The research involved the isolation and identification of H. pluvialis freshwater algae species, and its extracts were tested for antibacterial activity against bacteria from DFUs. The ethanolic extract showed antibacterial efficacy analyzed through LC-MS. The main identified compound is astaxanthin, which may be responsible for its antibacterial properties (15). The results indicate that three tests employing Std codes 21, 22, 117, 118, and 119 had maximum inhibition of bacterial growth and minimum optical density (OD) at 48 hours for H. pluvialis. The meticulous statistical elaboration of the data obtained (Figure 2A) validated a significant effect of the laboratory results on the percentage of inhibition of bacterial growth. Therefore, the bacteria isolated from the ulcers in non-diabetic patients exhibit the maximum inhibition rate. According to the study, bacterial inhibition in DFUs is minimal among those patients who are not responsive to standard therapeutic approaches. The model validity is low during the ulcer phase (Figure 2).
5.1. Conclusions
Microalgae extract can help digest and rectify ulcers, colitis, Crohn’s disease, and diverticulosis by supporting beneficial bacteria in the digestive tract (7).
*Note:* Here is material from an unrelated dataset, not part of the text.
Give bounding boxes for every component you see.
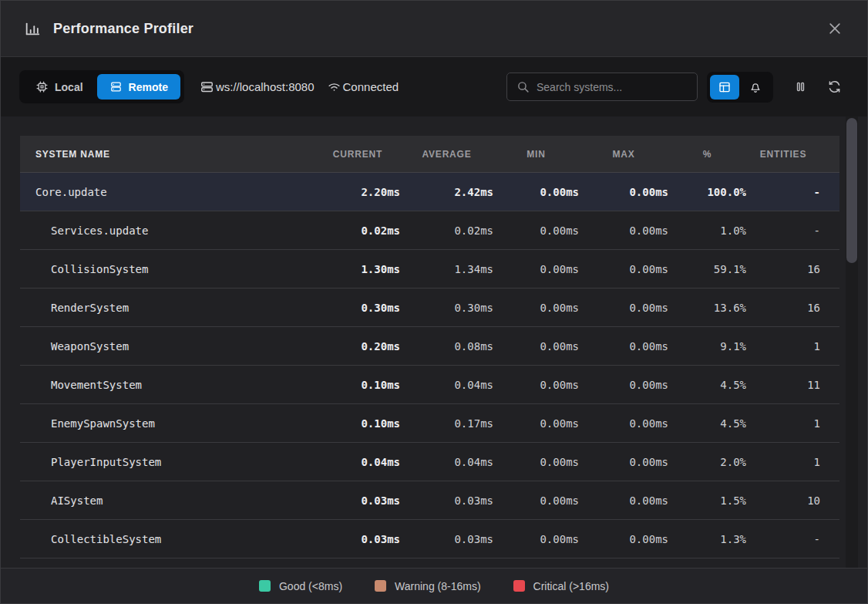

Microalgae ethanolic extract exhibits potent antibacterial activity by inhibiting bacterial growth in diabetic wounds. Natural extracts, like algal extract compounds, exert multiple beneficial effects on diabetes. Enhanced insulin sensitivity is accompanied by less oxidative stress in pancreatic β-cells. Regulation of this process is crucial in the regulation of blood glucose levels. Therefore, algal natural compounds can be used as a useful supplement for type 2 diabetics. In this context, it was noted that the ethanolic extract of H. pluvialis has suitable antibacterial activity by inhibiting the growth of microorganisms associated with diabetic ulcers and contains astaxanthin. This investigation examines the potential antibacterial activity of natural compounds but does not claim to provide an exhaustive or completely accurate evaluation, especially against resistant bacteria. It was not performed on wounds and is not sound enough for immediate application in humans. More precise human studies are recommended before any practical use. Within these limits, the statistical results are sufficient.